Wire services this morning reported Eurogroup President Jeroen Dijsselbloem to have said a deal by the next Eurogroup meeting (June 18) is still possible. Well perhaps, but that would be quite a stretch given how much still has to take place for that timeline to be met. To wit note the just released comments from IMF spokesman Gerry Rice pointing to the enormous gulf that remains between Greece and the IMF (on pensions, taxes, and debt financing).
But that is why EU officials have been considering a short term (not the 9 month) extension and contingency funding plan we flagged in yesterday’s report “Greece: Averting a June 30 Accident,” that is assuming an agreement is actually somewhere in sight. It is also why Dijsselbloem actually said it is “theoretically” still possible to meet that deadline.
Note also a little noticed report in Der Bild headlined something like Germany will Reject a Third Program (but will seek an extension to the existing program). Buried in the piece is confirmation of one of the key developments we have been flagging – namely that German lawmakers may be considering the option of releasing the 10.9 billion euro EFSF/HFSF funds as an alternative to a formal program disbursement.

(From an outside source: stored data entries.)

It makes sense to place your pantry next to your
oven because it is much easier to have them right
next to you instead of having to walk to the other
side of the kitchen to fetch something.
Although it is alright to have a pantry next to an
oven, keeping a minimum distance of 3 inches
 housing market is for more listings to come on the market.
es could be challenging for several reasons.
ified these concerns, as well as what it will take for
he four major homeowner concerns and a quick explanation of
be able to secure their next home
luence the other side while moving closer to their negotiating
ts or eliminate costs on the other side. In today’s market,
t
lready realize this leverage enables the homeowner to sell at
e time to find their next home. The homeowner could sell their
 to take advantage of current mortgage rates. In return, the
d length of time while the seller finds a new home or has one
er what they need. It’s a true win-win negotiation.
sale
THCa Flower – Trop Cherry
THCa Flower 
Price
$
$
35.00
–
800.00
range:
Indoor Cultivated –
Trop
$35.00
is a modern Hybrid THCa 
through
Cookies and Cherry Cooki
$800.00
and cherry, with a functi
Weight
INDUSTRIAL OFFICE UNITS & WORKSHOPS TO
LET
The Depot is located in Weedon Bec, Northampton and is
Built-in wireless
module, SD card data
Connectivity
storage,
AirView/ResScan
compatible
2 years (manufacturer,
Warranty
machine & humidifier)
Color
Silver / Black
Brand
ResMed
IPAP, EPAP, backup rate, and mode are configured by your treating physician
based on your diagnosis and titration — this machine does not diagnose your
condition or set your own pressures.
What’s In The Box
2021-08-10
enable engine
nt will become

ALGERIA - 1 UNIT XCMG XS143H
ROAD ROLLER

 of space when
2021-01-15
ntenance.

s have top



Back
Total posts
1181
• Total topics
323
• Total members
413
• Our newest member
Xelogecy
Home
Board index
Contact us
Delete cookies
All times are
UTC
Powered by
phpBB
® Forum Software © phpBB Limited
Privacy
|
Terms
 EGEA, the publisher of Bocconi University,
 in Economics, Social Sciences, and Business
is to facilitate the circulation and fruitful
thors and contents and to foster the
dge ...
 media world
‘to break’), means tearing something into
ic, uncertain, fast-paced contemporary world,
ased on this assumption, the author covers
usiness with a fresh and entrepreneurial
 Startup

But this will obviously also be controversial and assume Tsipras can and will deliver credible and as we have written politically “highly visible” concessions and a budget plan for meeting the 1% primary budget target.
But that is a target we in fact suspect Tsipras may have (more or less) acceded to at the heads of state level overnight, despite Varoufakis back in Athens ever so helpfully again trumpeting otherwise (it can and will fall in place formally only once everything is sealed). The only wiggle room left for Tsipras from the plan presented on June 3 we believe may remain in how to get to those numbers – and any changes to that outline better be presented quickly.

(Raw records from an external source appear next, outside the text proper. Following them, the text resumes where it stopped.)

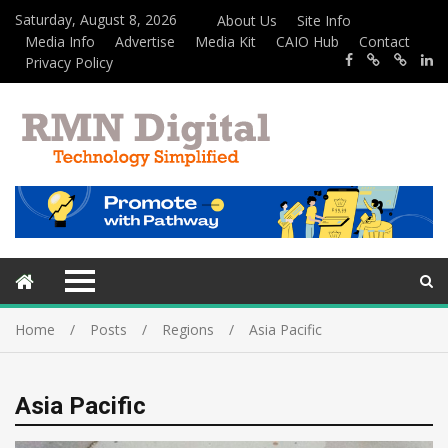
Saturday, August 8, 2026
About Us
Site Info
Media Info
Advertise
Media Kit
CAIO Hub
Contact
Privacy Policy
Home
Posts
Regions
Asia Pacific
Asia Pacific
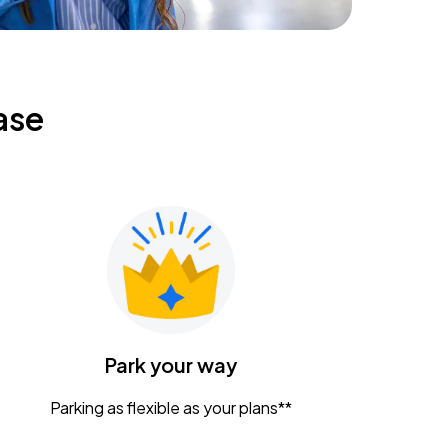
ase
Park your way
Parking as flexible as your plans**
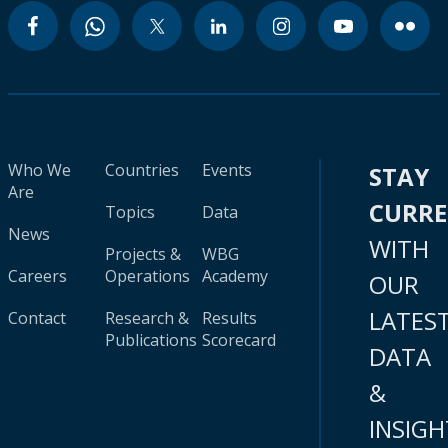
Who We
Countries
Events
STAY
Are
CURR
Topics
Data
News
WITH
Projects &
WBG
Careers
Operations
Academy
OUR
LATES
Contact
Research &
Results
Publications
Scorecard
DATA
&
INSIGH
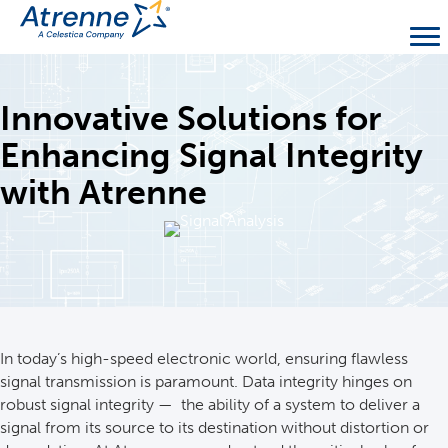
Innovative Solutions for
Enhancing Signal Integrity
with Atrenne
In today’s high-speed electronic world, ensuring flawless
signal transmission is paramount. Data integrity hinges on
robust signal integrity — the ability of a system to deliver a
signal from its source to its destination without distortion or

But to say there is trust that Athens will not backtrack again is putting it mildly. As we also wrote yesterday EU officials were livid at what they perceived to be a back tracking on a primary budget deal from Athens. And it is within this context comments from CDU lawmaker Gunther Krichbaum should be taken warning Merkel may not have a majority within her own coalition to pass an extension barring a 180 degree U-turn from Tsipras.

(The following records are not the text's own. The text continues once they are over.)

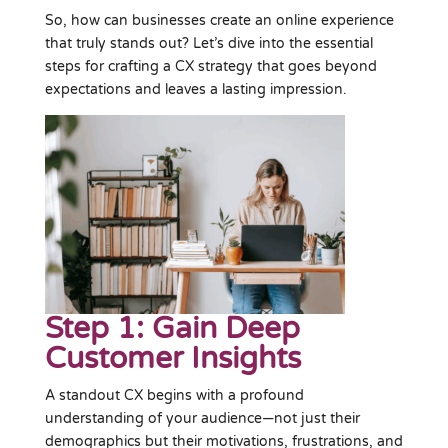
So, how can businesses create an online experience
that truly stands out? Let’s dive into the essential
steps for crafting a CX strategy that goes beyond
expectations and leaves a lasting impression.
Step 1: Gain Deep
Customer Insights
A standout CX begins with a profound
understanding of your audience—not just their
demographics but their motivations, frustrations, and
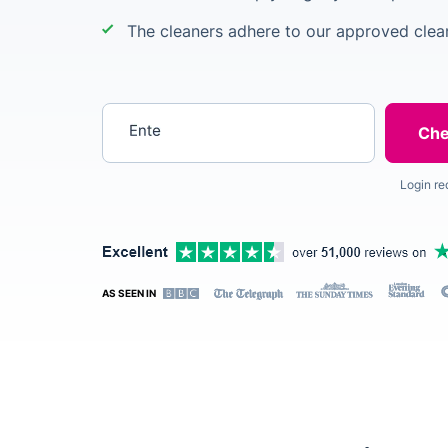
The cleaners adhere to our approved clean
Enter your postcode
Login re
AS SEEN IN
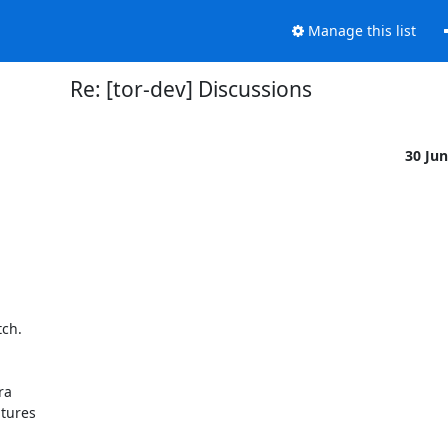
Manage this list
Re: [tor-dev] Discussions
30 Ju
ch.

a

tures
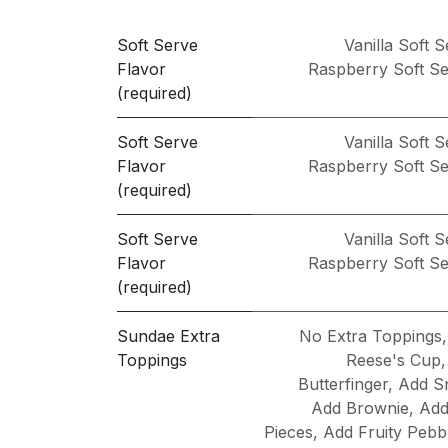
Soft Serve
Vanilla Soft 
Flavor
Raspberry Soft S
(required)
Soft Serve
Vanilla Soft 
Flavor
Raspberry Soft S
(required)
Soft Serve
Vanilla Soft 
Flavor
Raspberry Soft S
(required)
Sundae Extra
No Extra Toppings
Toppings
Reese's Cup
Butterfinger
,
Add S
Add Brownie
,
Add
Pieces
,
Add Fruity Pebb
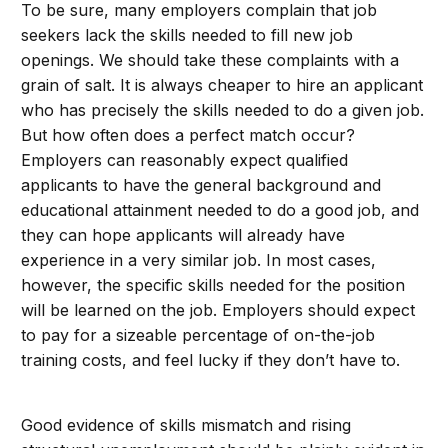
To be sure, many employers complain that job
seekers lack the skills needed to fill new job
openings. We should take these complaints with a
grain of salt. It is always cheaper to hire an applicant
who has precisely the skills needed to do a given job.
But how often does a perfect match occur?
Employers can reasonably expect qualified
applicants to have the general background and
educational attainment needed to do a good job, and
they can hope applicants will already have
experience in a very similar job. In most cases,
however, the specific skills needed for the position
will be learned on the job. Employers should expect
to pay for a sizeable percentage of on-the-job
training costs, and feel lucky if they don’t have to.
Good evidence of skills mismatch and rising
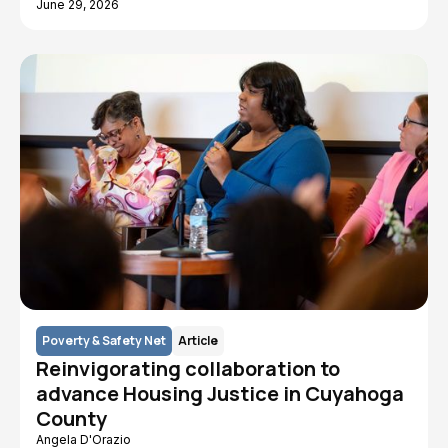
June 29, 2026
Poverty & Safety Net
Article
Reinvigorating collaboration to
advance Housing Justice in Cuyahoga
County
Angela D'Orazio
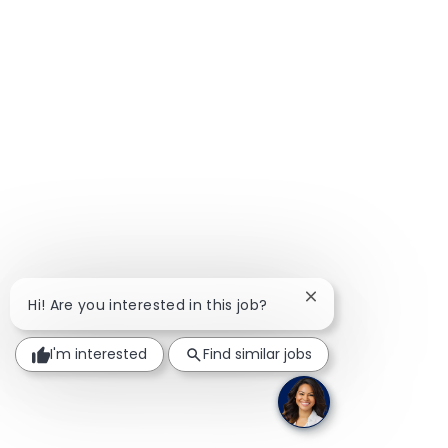
Close chatbot notif
Hi! Are you interested in this job?
I'm interested
Find similar jobs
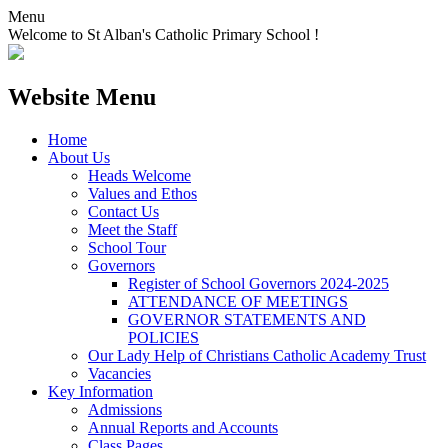
Menu
Welcome to St Alban's Catholic Primary School !
Website Menu
Home
About Us
Heads Welcome
Values and Ethos
Contact Us
Meet the Staff
School Tour
Governors
Register of School Governors 2024-2025
ATTENDANCE OF MEETINGS
GOVERNOR STATEMENTS AND
POLICIES
Our Lady Help of Christians Catholic Academy Trust
Vacancies
Key Information
Admissions
Annual Reports and Accounts
Class Pages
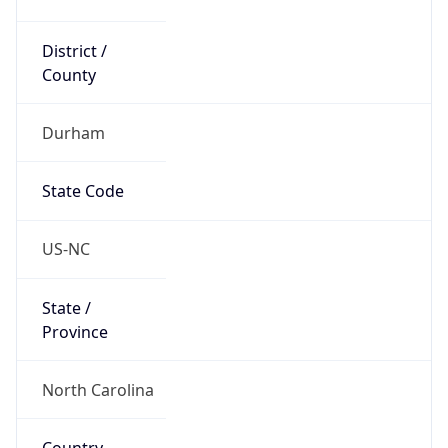
District /
County
Durham
State Code
US-NC
State /
Province
North Carolina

Not to get too far ahead on what clearly still remain brutal negotiations, but on the big “ask” from Athens for some debt relief via “re-profiling,” a major issue for IMF involvement as well in assessing the sustainability of any further assistance to Greece, note also comments from ECB Executive Board Member Benoit Coeure in an interview yesterday in La Croix.
While “demurring” on any opinion on debt restructuring – it is not a decision for the ECB – Coeure nevertheless noted that it is not a taboo subject per se and was done already for private sector bonds, that the EU loans are already on extremely generous rates and on long term schedules, but nevertheless defers on any decision on the ECB bond holdings that the Greek authorities have targeted – these are holdings the ECB expects to be paid in full, (and the July and August redemptions can be with the EFSF/HFSF money) – but that as with all other loans would be a decision for the taxpayers to ultimately fund were they to be restructured or not.
But that as we have said is a story for later, and even the discussion of any re-profiling will only formally be tabled only if and after a major shift in Athens’ refusal to deliver anything of note towards a budget deal to date whatsoever.